### [The problem]
Reproduce, exactly and only, the lines of the data that follows from the one containing "الحوض المنجمي 2008 – الجزء الأول" down to the one containing "奠定坚实（shí）基础。同时，智", without pictures.
** Data to use follows **
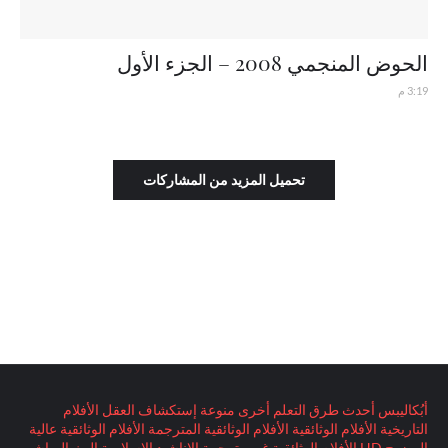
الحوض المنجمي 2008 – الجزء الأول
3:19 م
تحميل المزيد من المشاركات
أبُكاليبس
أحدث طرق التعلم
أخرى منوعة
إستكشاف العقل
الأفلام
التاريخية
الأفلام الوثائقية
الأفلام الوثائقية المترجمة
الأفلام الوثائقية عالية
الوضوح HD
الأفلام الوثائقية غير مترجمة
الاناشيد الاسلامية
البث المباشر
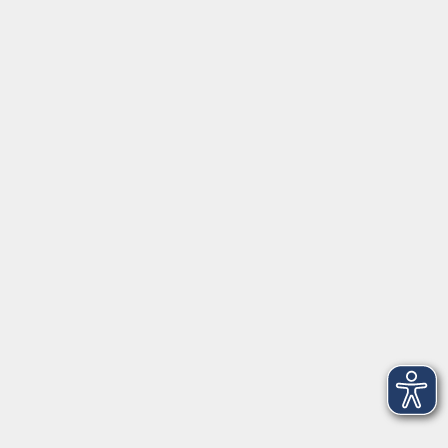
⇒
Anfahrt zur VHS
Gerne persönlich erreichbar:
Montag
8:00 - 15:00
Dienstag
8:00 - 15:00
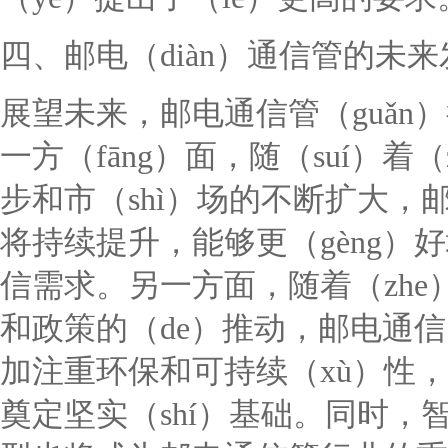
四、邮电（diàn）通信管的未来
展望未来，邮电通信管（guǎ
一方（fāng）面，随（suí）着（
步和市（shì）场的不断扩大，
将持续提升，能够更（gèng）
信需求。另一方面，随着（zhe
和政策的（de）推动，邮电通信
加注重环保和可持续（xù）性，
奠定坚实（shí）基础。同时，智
** End of Data to use **
** Data to use follows **
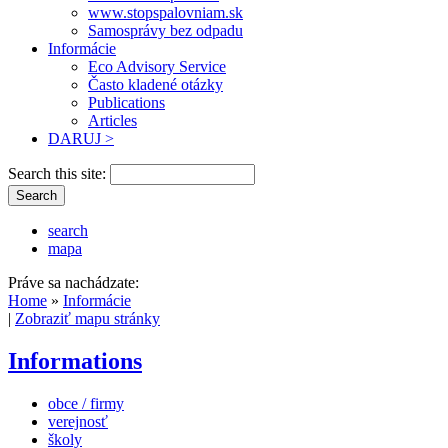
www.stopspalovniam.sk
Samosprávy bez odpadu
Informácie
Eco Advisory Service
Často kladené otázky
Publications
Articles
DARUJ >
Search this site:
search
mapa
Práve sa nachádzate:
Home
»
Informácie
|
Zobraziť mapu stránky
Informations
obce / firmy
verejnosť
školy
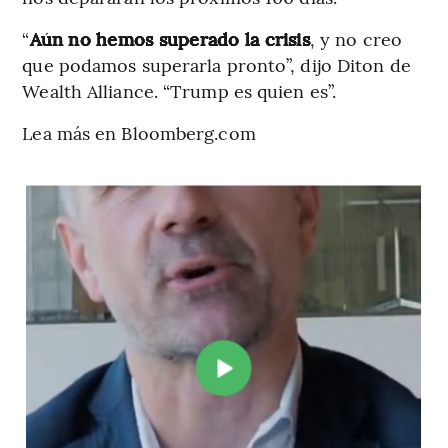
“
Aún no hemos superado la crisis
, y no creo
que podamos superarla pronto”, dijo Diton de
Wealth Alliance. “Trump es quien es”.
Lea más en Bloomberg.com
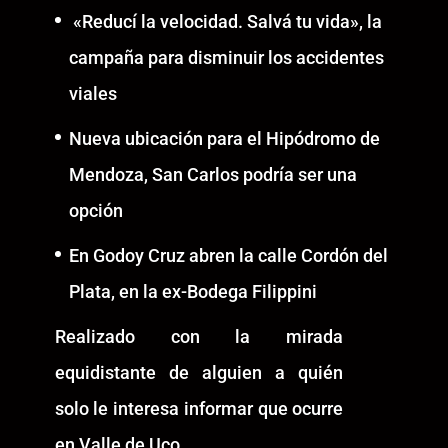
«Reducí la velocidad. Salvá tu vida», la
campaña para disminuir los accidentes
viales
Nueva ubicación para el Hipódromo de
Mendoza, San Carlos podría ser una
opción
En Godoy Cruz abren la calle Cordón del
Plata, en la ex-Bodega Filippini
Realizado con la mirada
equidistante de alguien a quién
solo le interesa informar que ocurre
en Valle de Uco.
** End of Data to use **
** Data to use follows **
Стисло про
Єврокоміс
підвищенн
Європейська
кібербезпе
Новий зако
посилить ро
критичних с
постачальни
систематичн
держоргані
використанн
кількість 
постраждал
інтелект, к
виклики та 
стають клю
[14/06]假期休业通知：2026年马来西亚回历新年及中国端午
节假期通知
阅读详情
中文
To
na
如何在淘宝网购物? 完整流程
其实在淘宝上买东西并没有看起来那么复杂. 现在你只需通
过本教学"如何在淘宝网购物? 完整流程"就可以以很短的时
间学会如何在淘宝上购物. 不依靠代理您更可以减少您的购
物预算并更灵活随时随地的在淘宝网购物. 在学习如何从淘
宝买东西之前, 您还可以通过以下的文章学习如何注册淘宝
** End of Data to use **
### [Solution for this task]
الحوض المنجمي 2008 – الجزء الأول
3:19 م
تحميل المزيد من المشاركات
أبُكاليبس
أحدث طرق التعلم
أخرى منوعة
إستكشاف العقل
الأفلام
التاريخية
الأفلام الوثائقية
الأفلام الوثائقية المترجمة
الأفلام الوثائقية عالية
الوضوح HD
الأفلام الوثائقية غير مترجمة
الاناشيد الاسلامية
البث المباشر
⇒
Anfahrt zur VHS
Gerne persönlich erreichbar:
Montag
8:00 - 15:00
Dienstag
8:00 - 15:00
四、邮电（diàn）通信管的未来
展望未来，邮电通信管（guǎ
一方（fāng）面，随（suí）着（
步和市（shì）场的不断扩大，
将持续提升，能够更（gèng）
信需求。另一方面，随着（zhe
和政策的（de）推动，邮电通信
加注重环保和可持续（xù）性，
奠定坚实（shí）基础。同时，智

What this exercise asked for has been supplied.